Эту историю я знал из ГРУ, и на понт в испанской деревне сказал: «Ребята, винтовка же ненарезная». Поднимаю — и вправду она без нарезов. Цену я сбил, потому что бурчать стал: «Ну что вы мне тут.»
— «… брак подсовываете»…
— Они: «Ох-ох-ох!» — им и невдомек, что винтовка Мосина с гладким стволом, которая винтовкой и не является, стоит во много раз дороже обычной. Теперь она на стеночке у меня висит — я бы тебе показал, но в поезде везти не с руки.
«Таня убеждена, что бывший разведчик (а бывших, как мы уже заметили, не бывает) права на контакт с прессой не имеет»
— Мы уже на финишную прямую выходим… С высоты прожитых лет ты не жалеешь о принятом в семьдесят восьмом году решении уйти к англичанам?
— Ни в коем случае, и даже не дослушав твой вопрос до конца, отвечаю: ни в коем случае, никогда! Ну, кем бы я был в Советском Союзе? Полковником и сейчас сидел бы на пенсии, а «Иосифа Сталина» в сердце никто не поставил бы. Видишь ли, я совершил нечто такое, чего никто до меня не совершал. Может, кто-то другой тоже созрел бы, но я себя еще и реализовал, поэтому у достаточного числа тех, кто критикуют, стараются всячески оболгать и льют на меня грязь и помои, срабатывает еще и элементарная авторская зависть.
Это нормальная ревность мужская: оно ж вот лежало. Один человек, хороший ученый, признался мне, что просто завидует: «Как же я, профессиональный историк, мимо всего этого прошел? Оно ведь каждый день под каблуками хрустело».

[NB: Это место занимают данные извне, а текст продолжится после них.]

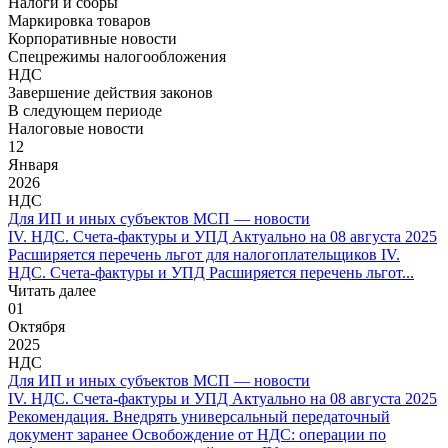
Налоги и сборы
Маркировка товаров
Корпоративные новости
Спецрежимы налогообложения
НДС
Завершение действия законов
В следующем периоде
Налоговые новости
12
Января
2026
НДС
Для ИП и иных субъектов МСП — новости
IV. НДС. Счета-фактуры и УПД Актуально на 08 августа 2025
Расширяется перечень льгот для налогоплательщиков IV.
НДС. Счета-фактуры и УПД Расширяется перечень льгот...
Читать далее
01
Октября
2025
НДС
Для ИП и иных субъектов МСП — новости
IV. НДС. Счета-фактуры и УПД Актуально на 08 августа 2025
Рекомендация. Внедрять универсальный передаточный
документ заранее Освобождение от НДС: операции по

— Задумывался ли ты когда-нибудь о том, как сложилась бы твоя судьба, если бы остался врядах ГРУ СССР?
— Задумывался, и нередко, — это мне часто снится. Как бы сложилась? Неудовлетворенность вылилась бы в какую-то злость. Когда сразу после училища меня направили в учебную дивизию, я встречал там здоровых верзил. Из таких никогда хороших командиров не получается, а мои солдатики из 145-го полка 66-й дивизии, пожалуй, до сих пор вспоминают меня и высоту 333,8 под Черновцами, куда их гонял, потому что бонапартовского вообще-то склада. Был бы, короче, рьяным воякой и ненависть к системе вымещал бы.
— …на людях?
— Да нет, на службе.
— В результате считаешь ли ты себя победителем?
— Однозначно, и попробуй прикинуть, сколько книг обо мне написано — обо мне!
— Тома…
— Десятки томов! Думаю: про Гитлера столько-то, про Сталина… - и я там же. Недавно один из моих высокопоставленных врагов генерал армии Махмут Ахметович Гареев.
— …известный военный историк…
— а ранее заместитель начальника Генерального штаба по научной работе возмущался в «Красной звезде»: «Вхожу на Арбате в магазин “Военная книга” и что же там вижу? На полках Манштейн и Резун» (Смеется.). Я улыбаюсь: «Во куда занесло!». Манштейн, генерал-фельдмаршал, и я, Витя Суворов.
— Вынесенный приговор — высшую меру! — никто не отменял, но ты открыто путешествуешь по миру, встречаешься с читателями и сюда вот, в Лондон, из Бристоля приехал с женой без охраны…
— Ну кто это знает? Они ж невидимки.
— Когда ты понял, что российские спецслужбы оставили тебя в покое?
— Ух! ГРУ отступился, когда распался Советский Союз и вдруг в одночасье все рухнуло. Сразу же появилось несколько публикаций: выступили начальник ГРУ Евгений Тимохин, его первый заместитель генерал-полковник Павлов (чья подпись в моем дипломе стоит) и мой резидент в Женеве Валерий Петрович Калинин, — и все они писали обо мне только хорошее. Это было так странно, что бывшие начальники отзывались обо мне с пиететом. Ну как — служил добросовестно, замечаний не было, но предатель.
— Цитирую снова «предателя»: «“Мочить ” меня спецслужбам невыгодно — за идеи в России сейчас не убивают». Смертный приговор по отношению к тебе остается еще в силе? Могут его привести в исполнение или уже нет?